Deep learning, also called machine learning, reproduces data to model problem scenarios and offer solutions. However, some problems in physics are unknown or cannot be represented in detail mathematically on a computer. Researchers at the University of Illinois Urbana-Champaign developed a new method that brings physics into the machine learning process to make better predictions.
The researchers used turbulence to test their method.
"We don't know how to mathematically write down all of turbulence in a useful way. There are unknowns that cannot be represented on the computer, so we used a machine learning model to figure out the unknowns. We trained it on both what it sees and the physical governing equations at the same time as a part of the learning process. That's what makes it magic and it works," said Willett Professor and Head of the Department of Aerospace Engineering Jonathan Freund.
Freund said the need for this method was pervasive.
"It's an old problem. People have been struggling to simulate turbulence and to model the unrepresented parts of it for a long time," Freund said.
Then he and his colleague Justin Sirignano had an epiphany.
"We learned that if you try to do the machine learning without considering the known governing equations of the physics, it didn't work. We combined them and it worked."
When designing an air or spacecraft, Freund said this method will help engineers predict whether or not a design involving turbulent flow will work for their goals. They'll be able to make a change, run it again to get a prediction of heat transfer or lift, and predict if their design is better or worse.
"Anyone who wants to do simulations of physical phenomena might use this new method. They would take our approach and load data into their own software. It's a method that would admit other unknown physics. And the observed results of that unknown physics could be loaded in for training," Freund said.

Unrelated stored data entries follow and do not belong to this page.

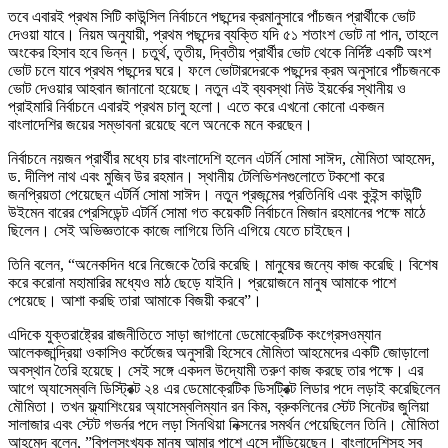
তবে এবারই প্রথম সিটি কাউন্সিল নির্বাচনে পছন্দের ক্রমানুসারে পাঁচজন প্রার্থীকে ভোট
দেওয়া যাবে। নিয়ম অনুযায়ী, প্রথম পছন্দের ব্যক্তি যদি ৫১ শতাংশ ভোট না পান, তাহলে
অংকের হিসাব হবে ভিন্ন। চতুর্থ, তৃতীয়, দ্বিতীয় প্রার্থীর ভোট থেকে নির্দিষ্ট একটি অংশ
ভোট চলে যাবে প্রথম পছন্দের ঘরে। ফলে ভোটারদেরকে পছন্দের ক্রম অনুসারে পাঁচজনকে
ভোট দেওয়ার আহবান জানানো হয়েছে। নতুন এই ব্যবস্থা নিউ ইয়র্কের স্থানীয় ও
প্রাইমারি নির্বাচনে এবারই প্রথম চালু হলো। এতে করে এখনো কোনো একজন
বাংলাদেশির জয়ের সম্ভাবনা রয়েছে বলে অনেকে মনে করছেন।
নির্বাচনে নয়জন প্রার্থীর মধ্যে চার বাংলাদেশি হলেন এটর্নি সোমা সাঈদ, মৌমিতা আহমেদ,
ড. দীলিপ নাথ এবং মুজিব উর রহমান। স্থানীয় টেলিভিশনগুলোতে টকশো করে
জনপ্রিয়তা পেয়েছেন এটর্নি সোমা সাঈদ। নতুন প্রজন্মের প্রতিনিধি এবং কুইন্স কাউন্টি
উইমেন বারের প্রেসিডেন্ট এটর্নি সোমা গত কয়েকটি নির্বাচনে মিজান রহমানের পক্ষে মাঠে
ছিলেন। সেই অভিজ্ঞতাকে কাজে লাগিয়ে তিনি এগিয়ে যেতে চাইছেন।
তিনি বলেন, “অনেকদিন ধরে নিজেকে তৈরি করেছি। মানুষের জন্যে কাজ করেছি। বিশেষ
করে করোনা মহামারির মধ্যেও মাঠ ছেড়ে যাইনি। প্রয়োজনে মানুষ আমাকে পাশে
পেয়েছে। আশা করছি তারা আমাকে বিজয়ী করবে”।
এদিকে যুক্তরাষ্ট্রের রাজনীতিতে সাড়া জাগানো ডেমোক্রেটিক কংগ্রেসওম্যান
আলেকজান্দ্রিয়া ওকাসিও কর্টেজের অনুসারী হিসেবে মৌমিতা আহমেদের একটি জোড়ালো
অবস্থান তৈরি হয়েছে। সেই সঙ্গে একদল উদ্যোমী তরুণ কাজ করছে তার পক্ষে। এর
আগে অ্যাসেম্বলি ডিস্ট্রিক্ট ২৪ এর ডেমোক্রেটিক ডিসট্রিক্ট লিডার পদে লড়াই করেছিলেন
মৌমিতা। তখন ফ্ল্যাশিংয়ের অ্যাসেম্বলিম্যান রন কিম, ব্রুকলিনের স্টেট সিনেটর জুলিয়া
সালাজার এবং স্টেট গভর্নর পদে লড়া সিনথিয়া নিক্সনের সমর্থন পেয়েছিলেন তিনি। মৌমিতা
আহমেদ বলেন, ”বিপুলসংখ্যক মানুষ আমার পাশে এসে দাঁড়িয়েছেন। বাংলাদেশিসহ সব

The work was done using the super-computing facility at the National Center for Supercomputing at UIUC known as Blue Waters, making the simulation faster and so more cost efficient.
The next step is to use the method on more realistic turbulence flows.
"The turbulent flow we used to demonstrate the method is a very simple configuration," Freund said. "Real flows are more complex. I'd also like to use the method for turbulence with flames in it--a whole additional type of physics. It's something we plan to continue to develop in the new Center for Exascale-enabled Scramjet Design, housed in NCSA."
Freund said this work is at the research level but can potentially affect industry in the future.
"Universities were very active in the first turbulence simulations, then industry picked them up. The first university-based large-eddy simulations looked incredibly expensive in the 80s and 90s. But now companies do large-eddy simulations. We expect this prediction capability will follow a similar path. I can see a day in the future with better techniques and faster computers that companies will begin using it."
The study, "DPM: A deep learning PDE augmentation method with application to large-eddy simulation," was written by Justin Sirignano, Jonathan F. MacArt, and Jonathan B. Freund. It is published in the Journal of Computational Physics. DOI: 10.1016/j.jcp.2020.109811
This research is supported by the Department of Energy, National Nuclear Security Administration. It is part of the Blue Waters sustained-petascale computing project, which is supported by the National Science Foundation and the State of Illinois. Blue Waters is a joint effort of the University of Illinois Urbana-Champaign and its National Center for Supercomputing Applications.